"Don't be THAT person...."

"I am thankful for the difficult people I've met. They have shown me exactly who I don't want to be."


We've all met them at some point in our lives, people who have certain qualities that make you cringe. It can be a quick temper, it can be a snotty attitude, it can be a constant negativity or gossiping of others. It immediately triggers a visceral reaction deep within you, maybe that gut instinct ingrained in humanity from survival cave-man days, that tells you "This person is a loose cannon that eventually will self-destruct. I don't need to be around them."

One of the earliest projects I worked on, I saw that almost every time I was on set. Mostly from other actors who treated the production as THEIR time to shine or THEIR time to be noticed at all costs. I was the new kid on the block, so my main concern was to 1.) Not get kicked off set and collect my paycheck, and 2.) Don't do anything embarrassing that would reflect bad on Paul Archer and Henry Smith III, my two friends who had helped me get this gig who had been acting and on this show all of season one already.

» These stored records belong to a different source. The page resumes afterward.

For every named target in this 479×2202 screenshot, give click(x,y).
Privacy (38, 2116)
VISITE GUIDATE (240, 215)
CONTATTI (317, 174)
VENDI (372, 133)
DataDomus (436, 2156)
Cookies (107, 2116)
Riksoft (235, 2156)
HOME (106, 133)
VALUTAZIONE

While on set, I try and strike up conversations with anyone who will chat, because we all know the drill of hurry-up-and-wait nature of showbiz gets very boring between takes. This was before smartphones, so the only thing to keep you entertained was a good book to read or getting to know people. Being that most actors only talked about their careers, their agents, who they knew in the industry, etc etc etc....I started gravitating more to the crew and production people.

With them, you could at least learn what it takes to make a production successful. When I asked them during lunch one day (I didn't know at the time that production and crew had different time and food than actors, so I ate like a king! Ha.) what's the best advise you can give me? One of the cameramen said "No matter what, don't mess up the director's shot. Do exactly what the PAs or Directors tell you because every time we have to reset the cameras or do a scene over, it can cost upwards to $5,000 to the production company!" Coincidentally, I saw that play out in a big way only a few days later from one of the main actors themselves!

We had a pretty big scene with a lot of background actors involved and it was driving the crew to the limit to try and keep on schedule. We did one or two takes, and then we had to break for lunch but we were given specific instructions "We are losing light quick, we can't shoot this particular scene at night, so be ready to come back as soon as lunch is done!" One of the main characters in the scene though did not like the lunch plate they were served and demanded something else. After 20 mins, they brought them something freshly cooked within the parameters of what they had asked and they rejected that plate in a very public and Prima Donna manner. I was a few feet away with  my own lunch plate looking around like that little boy in the meme looking back and forth in a worried manner thinking to myself "wrong place, wrong time for me to be standing right here."

After causing a scene and demeaning some of the poor crew assigned to keep them happy, they walked off set and said "I'm going to get something myself at Subway!!" With their significant other and friends in tow who were visiting from out of town (and seemed to be enjoying every minute of the diva-like outburst), they disappeared for over two hours. The fallout behind the scenes was epic from what I heard and they were almost fired from the show that same night, since that actor cost production an entire day and tens of thousands of dollars on cast, crew, and actor's paychecks for a reshoot. For the longest time after that, projects were hard to come by for that actor since word gets around quick in a small community like Hollywood productions.

Glad to say that as for me, production loved my work ethic, professionalism and demeanor on that show, and I didn't embarrass either of my friends. But that day, along with tons of other examples I've learned from being on sets since then, I learned a valuable lesson: being an actor is a job, and every time you are on set is an interview for the next job and the next one and the next one. Like any other endeavor in life, if you want to be successful, don't be THAT person. The one that is hard to work with and no one wants to be around because they dampen your day or in this case.....cost production thousands of dollars being difficult to work with and unprofessional.